中村すえこ(以下、中村) そうなんです。私は少年院の出院者を支援する団体「NPO法人セカンドチャンス!」の活動として全国の女子少年院を回ってきたのですが、今どきの「不良少女」たちの抱える複雑な事情は、私の子どもの頃とは違うなと実感しています。私の頃はなんでも暴力で解決して、もっと単純だった気がします(笑)。
収容の期間を終えて出院したところで、少女たちが社会で生きていくにはハードルがたくさんあります。
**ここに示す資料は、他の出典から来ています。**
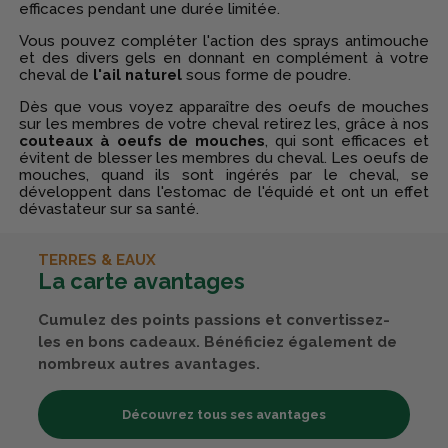
efficaces pendant une durée limitée.
Vous pouvez compléter l'action des sprays antimouche
et des divers gels en donnant en complément à votre
cheval de
l'ail naturel
sous forme de poudre.
Dès que vous voyez apparaître des oeufs de mouches
sur les membres de votre cheval retirez les, grâce à nos
couteaux à oeufs de mouches
, qui sont efficaces et
évitent de blesser les membres du cheval. Les oeufs de
mouches, quand ils sont ingérés par le cheval, se
développent dans l'estomac de l'équidé et ont un effet
dévastateur sur sa santé.
TERRES & EAUX
La carte avantages
Cumulez des points passions et convertissez-
les en bons cadeaux. Bénéficiez également de
nombreux autres avantages.
Découvrez tous ses avantages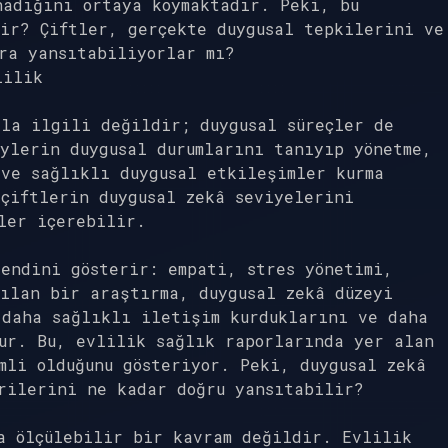
nadığını ortaya koymaktadır. Peki, bu
ir? Çiftler, gerçekte duygusal tepkilerini ve
ra yansıtabiliyorlar mı?
lilik
la ilgili değildir; duygusal süreçler de
ylerin duygusal durumlarını tanıyıp yönetme,
ve sağlıklı duygusal etkileşimler kurma
çiftlerin duygusal zekâ seviyelerini
ler içerebilir.
endini gösterir: empati, stres yönetimi,
ılan bir araştırma, duygusal zekâ düzeyi
 daha sağlıklı iletişim kurduklarını ve daha
ur. Bu, evlilik sağlık raporlarında yer alan
mli olduğunu gösteriyor. Peki, duygusal zekâ
rilerini ne kadar doğru yansıtabilir?
a ölçülebilir bir kavram değildir. Evlilik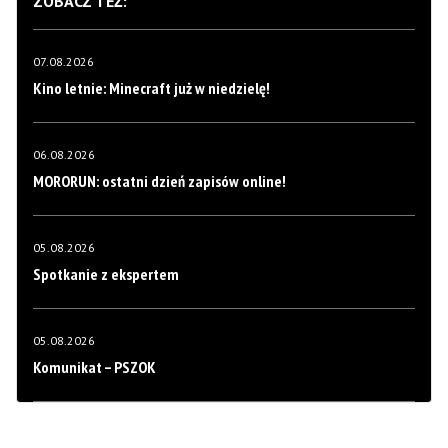
ZOBACZ TEŻ:
07.08.2026
Kino letnie: Minecraft już w niedzielę!
06.08.2026
MORORUN: ostatni dzień zapisów online!
05.08.2026
Spotkanie z ekspertem
05.08.2026
Komunikat – PSZOK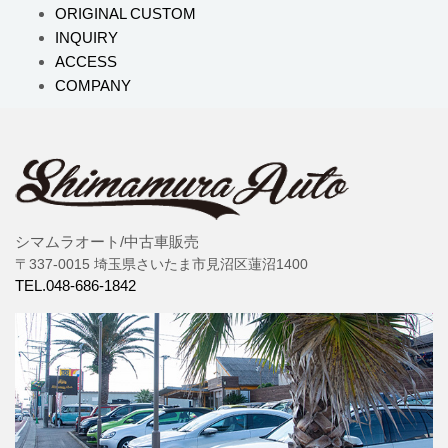
ORIGINAL CUSTOM
INQUIRY
ACCESS
COMPANY
シマムラオート/中古車販売
〒337-0015 埼玉県さいたま市見沼区蓮沼1400
TEL.048-686-1842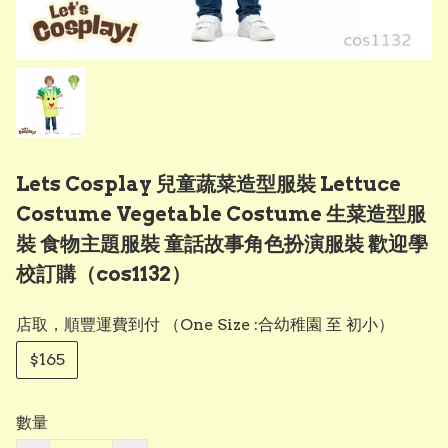
Lets Cosplay 兒童蔬菜造型服裝 Lettuce
Costume Vegetable Costume 生菜造型服
裝 食物主題服裝 童話故事角色扮演服裝 歡迎學
校訂購（cos1132）
店取，順豐運費到付 （One Size :合幼稚園 至 初小）
$165
數量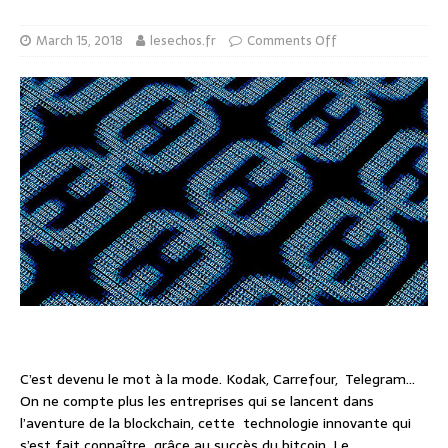
March 15, 2018
lesechos.fr
Comments Off
C’est devenu le mot à la mode. Kodak, Carrefour, Telegram…
On ne compte plus les entreprises qui se lancent dans
l’aventure de la blockchain, cette technologie innovante qui
s’est fait connaître grâce au succès du bitcoin. Le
直接助けてあげられなくても、まず「こんな子たちがいるんだ」と多くの方に知ってほしくて、ドキュメンタリー映画を作りたいと考えてきました。
――中村さんの少女時代を綴った著書『紫の青春 ~恋と喧嘩と特攻服~』(ミリオン出版)も映画化されていますね。
中村 はい。この時に「映画の発信力ってすごいな」と思ったんです。今回は法務省にも協力をいただいているので、かなり突っ込んだ取材ができました。全部で110分と長めなんですが、カットしたくない場面もたくさんありました。